Two scenarios forecast widely different effects of sales tax reform

Luige del Puerto//March 13, 2013

Two scenarios forecast widely different effects of sales tax reform

Luige del Puerto//March 13, 2013


The Joint Legislative Budget Committee said HB2657, which Rep. Debbie Lesko, R-Glendale, sponsored on behalf of the governor, could either increase state revenues by $19 million or negatively affect the state’s finances by $137 million.

JLBC said both scenarios are equally plausible.  They would apply to fiscal 2016, the first full year  after the changes take effect.

The committee, however, offered several caveats to its analysis, citing the lack of definitive data and the resulting speculative nature of its methodologies.

The governor contends that simplifying the tax base would ease the burden on businesses, which deal with one of the country’s most complicated sales tax systems.
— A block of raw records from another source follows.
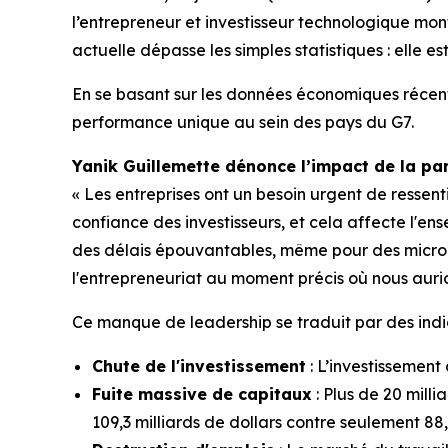
l’entrepreneur et investisseur technologique mon
actuelle dépasse les simples statistiques : elle e
En se basant sur les données économiques récente
performance unique au sein des pays du G7.
Yanik Guillemette dénonce l’impact de la para
« Les entreprises ont un besoin urgent de ressent
confiance des investisseurs, et cela affecte l'en
des délais épouvantables, même pour des micro-dé
l'entrepreneuriat au moment précis où nous aurion
Ce manque de leadership se traduit par des indic
Chute de l'investissement
: L’investissement
Fuite massive de capitaux
: Plus de 20 milli
109,3 milliards de dollars contre seulement 88,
But the proposal has met with fierce resistance from cities, where officials worry that some of the provisions would hit their bottom line hard.
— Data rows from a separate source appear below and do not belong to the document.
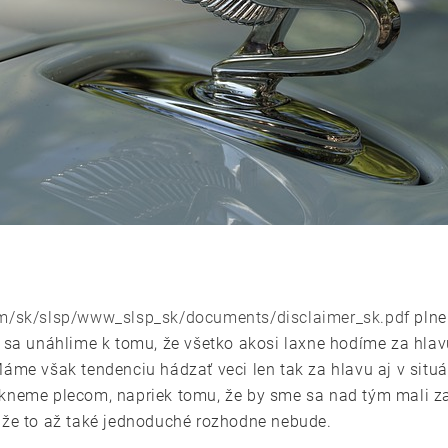
am/sk/slsp/www_slsp_sk/documents/disclaimer_sk.pdf
plne 
 sa unáhlime k tomu, že všetko akosi laxne hodíme za hlavu 
Máme však tendenciu hádzať veci len tak za hlavu aj v situ
ykneme plecom, napriek tomu, že by sme sa nad tým mali za
, že to až také jednoduché rozhodne nebude.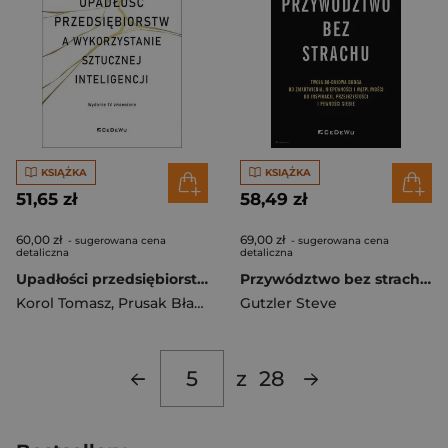
KSIĄŻKA
KSIĄŻKA
51,65 zł
58,49 zł
60,00 zł
69,00 zł
- sugerowana cena
- sugerowana cena
detaliczna
detaliczna
Upadłości przedsiębiorstw a wykorzystanie sztucznej inteligencji
Przywództwo bez strachu Twoja 90-dniowa droga od zmartwienia, niepewności i wątpliwości do inspiracji, przejrzystości i pewn
Korol Tomasz
,
Prusak Błażej
Gutzler Steve
z
28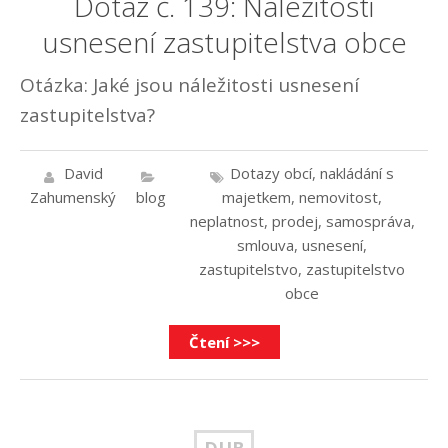
Dotaz č. 139: Náležitosti
usnesení zastupitelstva obce
Otázka: Jaké jsou náležitosti usnesení
zastupitelstva?
David
Dotazy obcí
,
nakládání s
Zahumenský
blog
majetkem
,
nemovitost
,
neplatnost
,
prodej
,
samospráva
,
smlouva
,
usnesení
,
zastupitelstvo
,
zastupitelstvo
obce
Čtení >>>
DUB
Specifically, the cities are opposed to eliminating the prime contracting classification under the sales tax system.


JLBC said the bill’s impact would depend on three factors:  the level of non-compliance with the prime contracting sales tax, the cost of materials relative to overall construction, and increases in the retail sales tax base as a result of the proposal.
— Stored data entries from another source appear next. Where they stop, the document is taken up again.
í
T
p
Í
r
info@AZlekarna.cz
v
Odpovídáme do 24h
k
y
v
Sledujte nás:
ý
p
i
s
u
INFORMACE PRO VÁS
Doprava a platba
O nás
JLBC offered two estimates. One replicated the assumptions by the Arizona Department of Revenue, which estimated revenues would increase by $19 million, largely because of a projected increase in the retail sales tax base and greater benefits from reducing the rate of noncompliance.  The second used another set of assumptions that led to the forecast of of  a loss of $137 million.


The committee said that in both estimates, local governments’ shared revenues will likely increase – by $50 million under one scenario and $102 million in the other scenario.


But the bill will also likely negatively impact local governments’ sales tax collections by $24 million or by $61 million, depending on which equation is used.


The estimates yielded different numbers because JLBC and the revenue department employed a different set of assumptions.  Since the prime contracting tax base is sizable, any tweaks in the equations will likely yield considerable swings in the estimates.


The impact of the JLBC numbers is difficult to gauge, particularly since the governor has recently offered a compromise on the bill’s biggest sticking point. The estimates did not factor in Brewer’s proposed fix.


On March 1, the governor proposed to allow municipalities to continue taxing construction activity while the tax on materials would be collected up front – at the stores where they are bought.


The governor’s apparent concession on this issue appeared to have softened the opposition to her goal of simplifying the sales tax system,


So far, mayors are encouraged by the governor’s latest action, and some acknowledged that she has gone out of her way to address their worries.


“Everyone, myself included, for sure, felt it was a substantial movement on her part,” said Mayor Jim Lane of Scottsdale.


The proposal already received a House committee’s approval, but it has yet to get the Rules Committee’s nod, which is needed before it can advance to the floor for a debate.